Head of France's UMP opposition to quit as party reels

Jean-Francois Cope leaves his home in Paris, 27 May Image copyright AFP
Image caption Jean-Francois Cope leaving his home in Paris on Tuesday

The head of France's main opposition party is to resign after allegations of party funding fraud in 2012 and a poor showing at the European elections.

Jean-Francois Cope, who stood for the leadership of the UMP in 2012 in a bitter fight that divided the party, will step down next month.

The allegations relate to Nicolas Sarkozy's failed campaign for re-election as president.

They could derail his bid for a return in 2017, a BBC correspondent says.

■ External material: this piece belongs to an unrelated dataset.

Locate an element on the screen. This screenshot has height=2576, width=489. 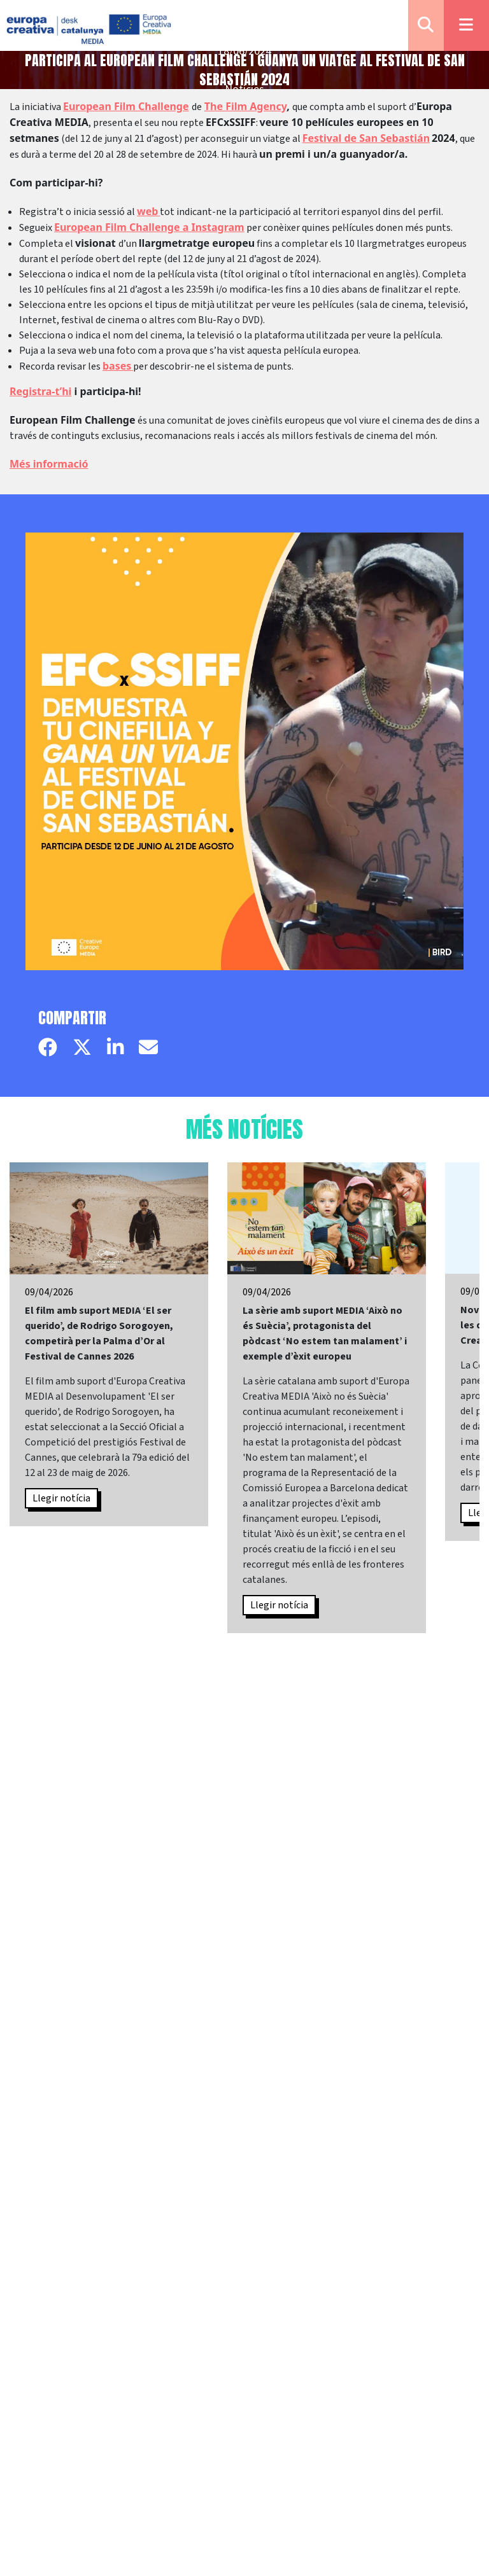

On Sunday, the UMP was beaten into second place, winning 21% to 25% for the far-right National Front (FN).

FN leader Marine Le Pen used her first news conference since the election on Tuesday to call for early parliamentary elections, arguing that President Francois Hollande's Socialist Party had lost its legitimacy after winning 14% of the vote.

Tortured affair

UMP officials say they have now brought forward a party congress to October to choose the new leader. Mr Cope, who has agreed not to stand again, will resign next month and the party will be led temporarily by three former prime ministers: Francois Fillon, Alain Juppe and Jean-Pierre Raffarin.

Image copyright AP
Image caption Mr Sarkozy lost the 2012 presidential election to Francois Hollande

The battle to succeed Mr Sarkozy two years ago was a tortured affair, with infighting in the UMP between those who supported Mr Cope and those who preferred Mr Fillon, the BBC's Christian Fraser reports from Paris.

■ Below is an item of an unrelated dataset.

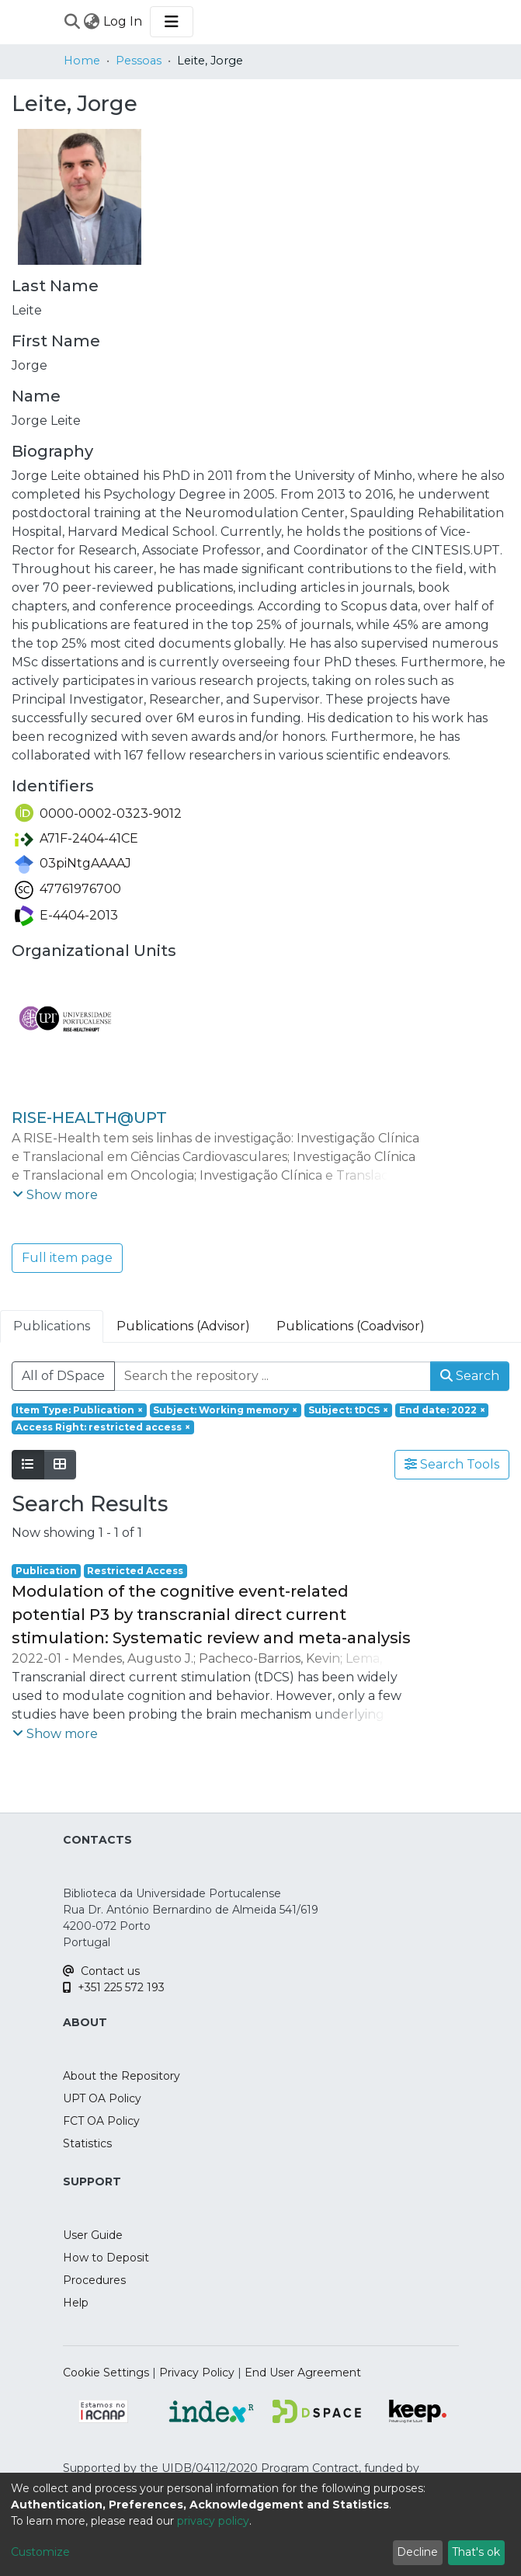  I want to click on User Guide, so click(93, 2235).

Mr Cope won the disputed ballot but since then has failed to unite his party, which has been further divided in recent weeks over "anomalies" in the funding of Mr Sarkozy's 2012 campaign.

It is alleged a company run by the friends of Mr Cope, Bygmalion, pocketed millions of euros for fictitious or overbilled campaign events.

A lawyer has accused the party of ordering fake invoices to cover the spiralling campaign costs, which went well beyond legal limits.

Mr Cope and Mr Sarkozy both deny any knowledge of this.

Ms Le Pen, who also stood for president in 2012, said if the allegations were true, Mr Sarkozy should have been disqualified from the election.

Outlining her plans, she said she wanted an end to some of the EU's most high-profile policies, such as freedom of movement and the euro.

She also called on Mr Hollande to halt the proposed US-EU trade pact; veto Turkey joining the EU; and nationalise the French energy company Alstom.